*** Exercise material ***

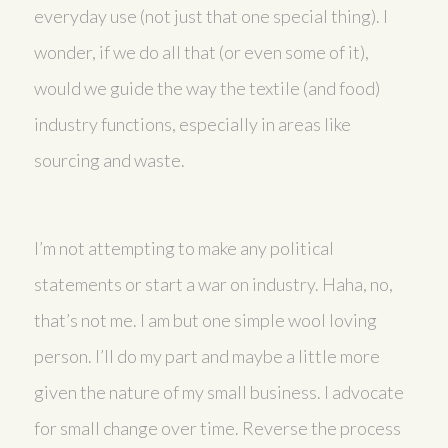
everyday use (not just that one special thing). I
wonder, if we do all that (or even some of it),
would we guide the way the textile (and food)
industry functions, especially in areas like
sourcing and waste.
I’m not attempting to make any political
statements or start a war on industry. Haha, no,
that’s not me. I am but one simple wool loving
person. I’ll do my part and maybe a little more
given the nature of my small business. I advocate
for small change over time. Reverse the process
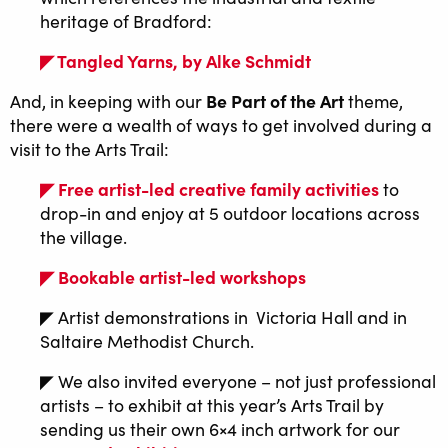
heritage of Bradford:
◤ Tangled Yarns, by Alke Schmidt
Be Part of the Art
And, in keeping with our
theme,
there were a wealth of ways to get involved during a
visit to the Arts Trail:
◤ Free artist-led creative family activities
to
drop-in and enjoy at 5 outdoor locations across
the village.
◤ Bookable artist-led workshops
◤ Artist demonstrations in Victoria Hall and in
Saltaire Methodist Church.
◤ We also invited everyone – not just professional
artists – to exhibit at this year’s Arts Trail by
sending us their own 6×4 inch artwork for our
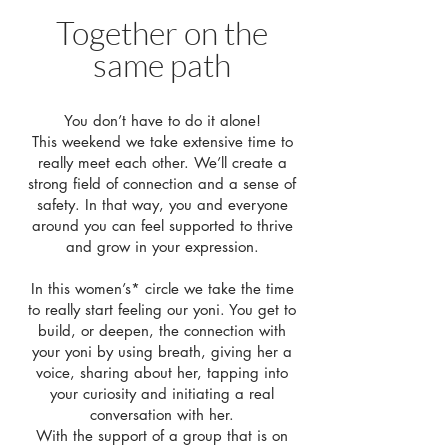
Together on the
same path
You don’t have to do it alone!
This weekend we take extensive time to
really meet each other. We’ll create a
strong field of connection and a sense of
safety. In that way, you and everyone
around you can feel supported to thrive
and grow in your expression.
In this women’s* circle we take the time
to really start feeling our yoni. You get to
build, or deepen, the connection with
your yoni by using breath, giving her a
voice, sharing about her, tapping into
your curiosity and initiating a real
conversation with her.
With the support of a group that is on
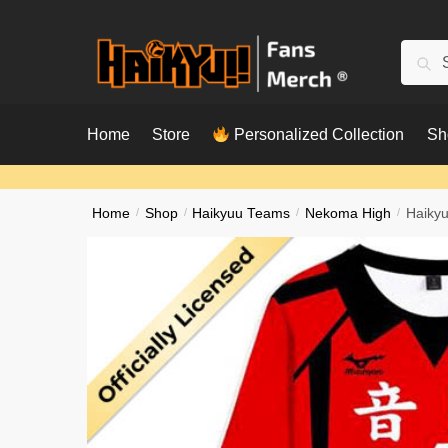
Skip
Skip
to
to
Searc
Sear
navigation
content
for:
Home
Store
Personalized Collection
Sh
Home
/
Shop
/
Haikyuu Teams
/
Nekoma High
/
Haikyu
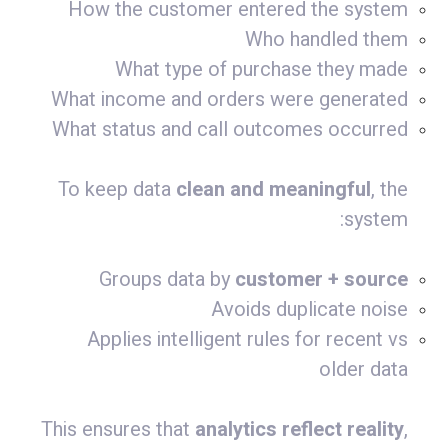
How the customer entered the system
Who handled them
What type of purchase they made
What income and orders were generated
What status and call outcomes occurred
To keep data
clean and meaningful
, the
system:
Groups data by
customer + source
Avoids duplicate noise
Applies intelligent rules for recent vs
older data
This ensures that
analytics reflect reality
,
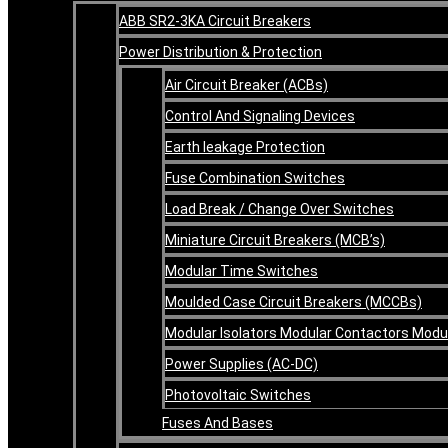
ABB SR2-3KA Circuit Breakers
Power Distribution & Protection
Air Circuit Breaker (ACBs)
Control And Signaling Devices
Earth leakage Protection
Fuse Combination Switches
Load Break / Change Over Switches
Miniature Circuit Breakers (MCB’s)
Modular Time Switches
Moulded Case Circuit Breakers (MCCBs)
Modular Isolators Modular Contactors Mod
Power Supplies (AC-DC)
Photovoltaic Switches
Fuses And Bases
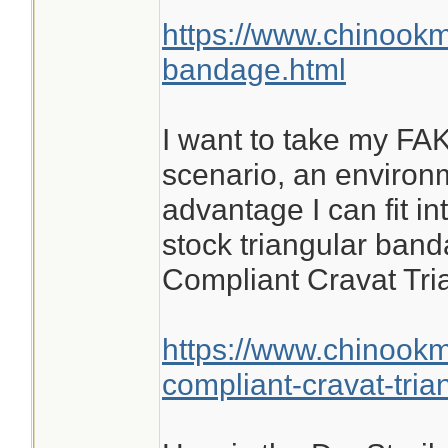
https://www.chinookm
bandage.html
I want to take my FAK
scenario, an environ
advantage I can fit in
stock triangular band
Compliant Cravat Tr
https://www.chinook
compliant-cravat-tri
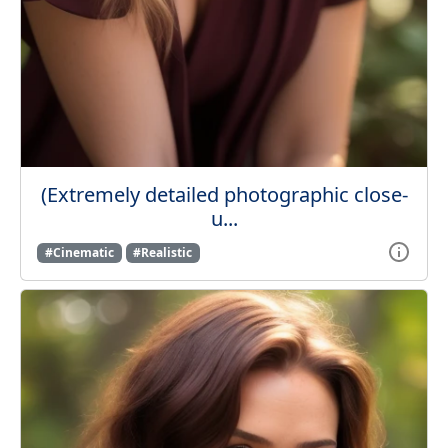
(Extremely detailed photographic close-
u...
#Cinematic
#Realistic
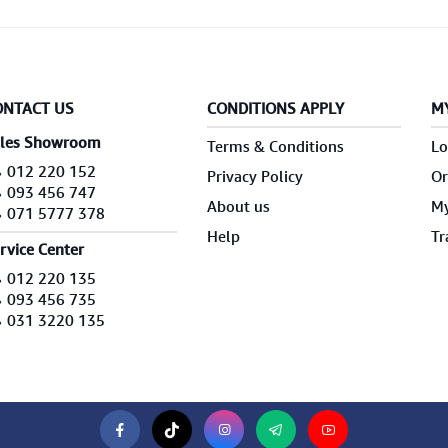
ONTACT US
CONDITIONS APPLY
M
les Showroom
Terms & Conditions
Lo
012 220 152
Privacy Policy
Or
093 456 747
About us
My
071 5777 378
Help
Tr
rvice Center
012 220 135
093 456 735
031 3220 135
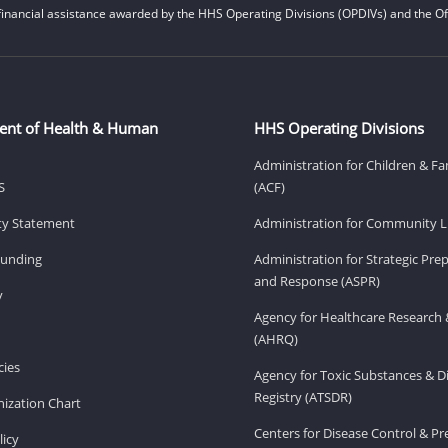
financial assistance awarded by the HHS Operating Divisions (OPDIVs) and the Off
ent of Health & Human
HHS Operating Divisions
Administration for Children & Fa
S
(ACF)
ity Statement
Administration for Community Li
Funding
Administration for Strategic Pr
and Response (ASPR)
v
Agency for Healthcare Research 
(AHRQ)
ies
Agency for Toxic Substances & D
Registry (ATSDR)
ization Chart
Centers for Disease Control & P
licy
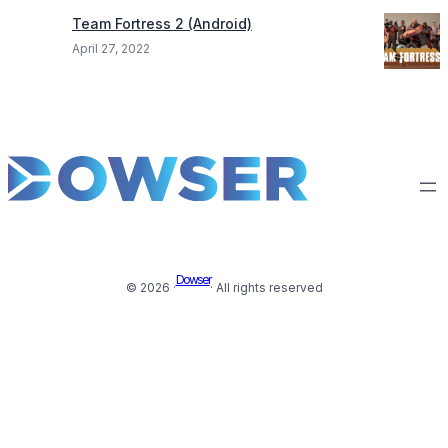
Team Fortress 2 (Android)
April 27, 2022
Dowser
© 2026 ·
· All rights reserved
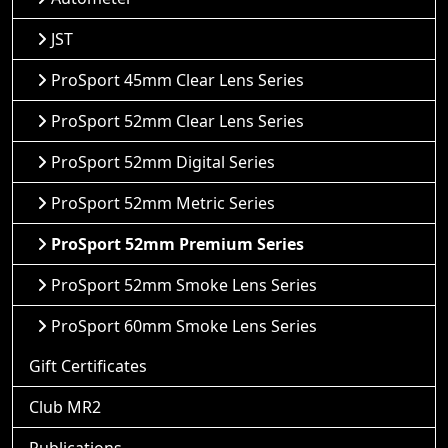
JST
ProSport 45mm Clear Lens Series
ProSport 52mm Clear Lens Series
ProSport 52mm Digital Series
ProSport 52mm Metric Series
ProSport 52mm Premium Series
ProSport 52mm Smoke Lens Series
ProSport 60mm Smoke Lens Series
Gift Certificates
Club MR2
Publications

*** End of Exercise material ***

#### Work order
An exact copy of the records above is required, leaving out the pictures.

#### Task answer
everyday use (not just that one special thing). I
wonder, if we do all that (or even some of it),
would we guide the way the textile (and food)
industry functions, especially in areas like
sourcing and waste.
I’m not attempting to make any political
statements or start a war on industry. Haha, no,
that’s not me. I am but one simple wool loving
person. I’ll do my part and maybe a little more
given the nature of my small business. I advocate
for small change over time. Reverse the process
heritage of Bradford:
◤ Tangled Yarns, by Alke Schmidt
Be Part of the Art
And, in keeping with our
theme,
there were a wealth of ways to get involved during a
visit to the Arts Trail:
◤ Free artist-led creative family activities
to
drop-in and enjoy at 5 outdoor locations across
the village.
◤ Bookable artist-led workshops
◤ Artist demonstrations in Victoria Hall and in
Saltaire Methodist Church.
◤ We also invited everyone – not just professional
artists – to exhibit at this year’s Arts Trail by
sending us their own 6×4 inch artwork for our
Together on the
same path
You don’t have to do it alone!
This weekend we take extensive time to
really meet each other. We’ll create a
strong field of connection and a sense of
safety. In that way, you and everyone
around you can feel supported to thrive
and grow in your expression.
In this women’s* circle we take the time
to really start feeling our yoni. You get to
build, or deepen, the connection with
your yoni by using breath, giving her a
voice, sharing about her, tapping into
your curiosity and initiating a real
conversation with her.
With the support of a group that is on
Skip
Skip
to
to
Searc
Sear
navigation
content
for:
Home
Store
Personalized Collection
Sh
Home
/
Shop
/
Haikyuu Teams
/
Nekoma High
/
Haikyu
How the customer entered the system
Who handled them
What type of purchase they made
What income and orders were generated
What status and call outcomes occurred
To keep data
clean and meaningful
, the
system:
Groups data by
customer + source
Avoids duplicate noise
Applies intelligent rules for recent vs
older data
This ensures that
analytics reflect reality
,
ABB SR2-3KA Circuit Breakers
Power Distribution & Protection
Air Circuit Breaker (ACBs)
Control And Signaling Devices
Earth leakage Protection
Fuse Combination Switches
Load Break / Change Over Switches
Miniature Circuit Breakers (MCB’s)
Modular Time Switches
Moulded Case Circuit Breakers (MCCBs)
Modular Isolators Modular Contactors Mod
Power Supplies (AC-DC)
Photovoltaic Switches
Fuses And Bases
https://www.chinookm
bandage.html
I want to take my FAK
scenario, an environ
advantage I can fit in
stock triangular band
Compliant Cravat Tr
https://www.chinook
compliant-cravat-tri
(Extremely detailed photographic close-
u...
#Cinematic
#Realistic
ONTACT US
CONDITIONS APPLY
M
les Showroom
Terms & Conditions
Lo
012 220 152
Privacy Policy
Or
093 456 747
About us
My
071 5777 378
Help
Tr
rvice Center
012 220 135
093 456 735
031 3220 135
financial assistance awarded by the HHS Operating Divisions (OPDIVs) and the Off
ent of Health & Human
HHS Operating Divisions
Administration for Children & Fa
S
(ACF)
ity Statement
Administration for Community Li
Funding
Administration for Strategic Pr
and Response (ASPR)
v
Agency for Healthcare Research 
(AHRQ)
ies
Agency for Toxic Substances & D
Registry (ATSDR)
ization Chart
Centers for Disease Control & P
licy
Team Fortress 2 (Android)
April 27, 2022
Dowser
© 2026 ·
· All rights reserved
JST
ProSport 45mm Clear Lens Series
ProSport 52mm Clear Lens Series
ProSport 52mm Digital Series
ProSport 52mm Metric Series
ProSport 52mm Premium Series
ProSport 52mm Smoke Lens Series
ProSport 60mm Smoke Lens Series
Gift Certificates
Club MR2
Publications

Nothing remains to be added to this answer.